### [Work task]
Retype all of the data that follows, line for line.
**** Source material
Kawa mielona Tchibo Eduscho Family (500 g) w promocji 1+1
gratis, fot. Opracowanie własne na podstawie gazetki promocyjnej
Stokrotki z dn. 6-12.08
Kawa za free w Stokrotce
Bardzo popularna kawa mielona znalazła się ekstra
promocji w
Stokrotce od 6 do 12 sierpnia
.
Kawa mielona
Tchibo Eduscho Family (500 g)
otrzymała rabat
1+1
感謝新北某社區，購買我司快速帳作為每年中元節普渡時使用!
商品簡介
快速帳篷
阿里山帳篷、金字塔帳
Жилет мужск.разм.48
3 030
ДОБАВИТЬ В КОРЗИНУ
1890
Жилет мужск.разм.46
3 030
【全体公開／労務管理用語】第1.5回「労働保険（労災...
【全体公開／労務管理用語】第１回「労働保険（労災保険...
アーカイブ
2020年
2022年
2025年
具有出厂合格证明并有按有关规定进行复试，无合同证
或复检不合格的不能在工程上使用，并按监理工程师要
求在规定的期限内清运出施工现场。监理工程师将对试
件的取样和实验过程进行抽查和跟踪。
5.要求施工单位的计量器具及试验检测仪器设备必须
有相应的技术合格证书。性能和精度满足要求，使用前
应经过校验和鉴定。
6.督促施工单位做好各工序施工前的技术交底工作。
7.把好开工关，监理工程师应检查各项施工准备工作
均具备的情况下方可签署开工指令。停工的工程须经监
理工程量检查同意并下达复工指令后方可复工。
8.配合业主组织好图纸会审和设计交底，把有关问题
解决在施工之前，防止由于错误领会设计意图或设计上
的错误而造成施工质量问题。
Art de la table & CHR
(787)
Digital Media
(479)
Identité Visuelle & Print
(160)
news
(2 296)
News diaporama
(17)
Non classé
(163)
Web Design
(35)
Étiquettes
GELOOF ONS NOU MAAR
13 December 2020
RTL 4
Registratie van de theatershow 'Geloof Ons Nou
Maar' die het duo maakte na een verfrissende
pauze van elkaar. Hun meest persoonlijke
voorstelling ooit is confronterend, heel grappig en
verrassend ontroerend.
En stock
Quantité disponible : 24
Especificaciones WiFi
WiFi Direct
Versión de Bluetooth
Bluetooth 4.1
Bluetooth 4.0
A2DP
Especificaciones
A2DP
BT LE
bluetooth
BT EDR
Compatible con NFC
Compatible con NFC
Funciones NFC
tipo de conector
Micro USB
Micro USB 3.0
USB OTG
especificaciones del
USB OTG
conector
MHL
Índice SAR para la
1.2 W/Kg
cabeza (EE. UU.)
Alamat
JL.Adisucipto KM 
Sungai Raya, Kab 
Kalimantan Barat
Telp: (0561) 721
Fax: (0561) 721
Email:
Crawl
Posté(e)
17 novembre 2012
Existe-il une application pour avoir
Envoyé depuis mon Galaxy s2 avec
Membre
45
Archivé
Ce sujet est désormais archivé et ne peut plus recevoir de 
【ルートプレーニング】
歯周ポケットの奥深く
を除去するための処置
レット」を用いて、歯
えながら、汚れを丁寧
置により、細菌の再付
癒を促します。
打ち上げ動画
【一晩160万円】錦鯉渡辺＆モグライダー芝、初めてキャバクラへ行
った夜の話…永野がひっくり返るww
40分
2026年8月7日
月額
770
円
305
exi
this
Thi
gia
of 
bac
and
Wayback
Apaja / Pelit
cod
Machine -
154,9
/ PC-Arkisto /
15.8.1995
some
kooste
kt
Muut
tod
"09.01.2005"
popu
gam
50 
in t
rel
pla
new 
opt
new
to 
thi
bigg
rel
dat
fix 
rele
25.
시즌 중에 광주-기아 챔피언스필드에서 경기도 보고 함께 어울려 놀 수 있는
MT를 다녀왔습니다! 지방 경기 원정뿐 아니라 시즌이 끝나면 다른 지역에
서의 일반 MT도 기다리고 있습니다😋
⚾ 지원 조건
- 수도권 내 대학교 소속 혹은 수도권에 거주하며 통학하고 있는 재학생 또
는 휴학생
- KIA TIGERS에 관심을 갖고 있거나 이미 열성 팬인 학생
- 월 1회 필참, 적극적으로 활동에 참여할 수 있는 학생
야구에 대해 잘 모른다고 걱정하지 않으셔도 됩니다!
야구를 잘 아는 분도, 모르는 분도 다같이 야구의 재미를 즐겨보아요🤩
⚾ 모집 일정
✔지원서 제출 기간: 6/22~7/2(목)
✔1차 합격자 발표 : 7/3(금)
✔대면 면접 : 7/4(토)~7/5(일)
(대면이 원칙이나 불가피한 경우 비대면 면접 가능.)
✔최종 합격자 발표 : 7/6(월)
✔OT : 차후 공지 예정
********
### [Solution to this exercise]
Kawa mielona Tchibo Eduscho Family (500 g) w promocji 1+1
gratis, fot. Opracowanie własne na podstawie gazetki promocyjnej
Stokrotki z dn. 6-12.08
Kawa za free w Stokrotce
Bardzo popularna kawa mielona znalazła się ekstra
promocji w
Stokrotce od 6 do 12 sierpnia
.
Kawa mielona
Tchibo Eduscho Family (500 g)
otrzymała rabat
1+1
感謝新北某社區，購買我司快速帳作為每年中元節普渡時使用!
商品簡介
快速帳篷
阿里山帳篷、金字塔帳
Жилет мужск.разм.48
3 030
ДОБАВИТЬ В КОРЗИНУ
1890
Жилет мужск.разм.46
3 030
【全体公開／労務管理用語】第1.5回「労働保険（労災...
【全体公開／労務管理用語】第１回「労働保険（労災保険...
アーカイブ
2020年
2022年
2025年
具有出厂合格证明并有按有关规定进行复试，无合同证
或复检不合格的不能在工程上使用，并按监理工程师要
求在规定的期限内清运出施工现场。监理工程师将对试
件的取样和实验过程进行抽查和跟踪。
5.要求施工单位的计量器具及试验检测仪器设备必须
有相应的技术合格证书。性能和精度满足要求，使用前
应经过校验和鉴定。
6.督促施工单位做好各工序施工前的技术交底工作。
7.把好开工关，监理工程师应检查各项施工准备工作
均具备的情况下方可签署开工指令。停工的工程须经监
理工程量检查同意并下达复工指令后方可复工。
8.配合业主组织好图纸会审和设计交底，把有关问题
解决在施工之前，防止由于错误领会设计意图或设计上
的错误而造成施工质量问题。
Art de la table & CHR
(787)
Digital Media
(479)
Identité Visuelle & Print
(160)
news
(2 296)
News diaporama
(17)
Non classé
(163)
Web Design
(35)
Étiquettes
GELOOF ONS NOU MAAR
13 December 2020
RTL 4
Registratie van de theatershow 'Geloof Ons Nou
Maar' die het duo maakte na een verfrissende
pauze van elkaar. Hun meest persoonlijke
voorstelling ooit is confronterend, heel grappig en
verrassend ontroerend.
En stock
Quantité disponible : 24
Especificaciones WiFi
WiFi Direct
Versión de Bluetooth
Bluetooth 4.1
Bluetooth 4.0
A2DP
Especificaciones
A2DP
BT LE
bluetooth
BT EDR
Compatible con NFC
Compatible con NFC
Funciones NFC
tipo de conector
Micro USB
Micro USB 3.0
USB OTG
especificaciones del
USB OTG
conector
MHL
Índice SAR para la
1.2 W/Kg
cabeza (EE. UU.)
Alamat
JL.Adisucipto KM 
Sungai Raya, Kab 
Kalimantan Barat
Telp: (0561) 721
Fax: (0561) 721
Email:
Crawl
Posté(e)
17 novembre 2012
Existe-il une application pour avoir
Envoyé depuis mon Galaxy s2 avec
Membre
45
Archivé
Ce sujet est désormais archivé et ne peut plus recevoir de 
【ルートプレーニング】
歯周ポケットの奥深く
を除去するための処置
レット」を用いて、歯
えながら、汚れを丁寧
置により、細菌の再付
癒を促します。
打ち上げ動画
【一晩160万円】錦鯉渡辺＆モグライダー芝、初めてキャバクラへ行
った夜の話…永野がひっくり返るww
40分
2026年8月7日
月額
770
円
305
exi
this
Thi
gia
of 
bac
and
Wayback
Apaja / Pelit
cod
Machine -
154,9
/ PC-Arkisto /
15.8.1995
some
kooste
kt
Muut
tod
"09.01.2005"
popu
gam
50 
in t
rel
pla
new 
opt
new
to 
thi
bigg
rel
dat
fix 
rele
25.
시즌 중에 광주-기아 챔피언스필드에서 경기도 보고 함께 어울려 놀 수 있는
MT를 다녀왔습니다! 지방 경기 원정뿐 아니라 시즌이 끝나면 다른 지역에
서의 일반 MT도 기다리고 있습니다😋
⚾ 지원 조건
- 수도권 내 대학교 소속 혹은 수도권에 거주하며 통학하고 있는 재학생 또
는 휴학생
- KIA TIGERS에 관심을 갖고 있거나 이미 열성 팬인 학생
- 월 1회 필참, 적극적으로 활동에 참여할 수 있는 학생
야구에 대해 잘 모른다고 걱정하지 않으셔도 됩니다!
야구를 잘 아는 분도, 모르는 분도 다같이 야구의 재미를 즐겨보아요🤩
⚾ 모집 일정
✔지원서 제출 기간: 6/22~7/2(목)
✔1차 합격자 발표 : 7/3(금)
✔대면 면접 : 7/4(토)~7/5(일)
(대면이 원칙이나 불가피한 경우 비대면 면접 가능.)
✔최종 합격자 발표 : 7/6(월)
✔OT : 차후 공지 예정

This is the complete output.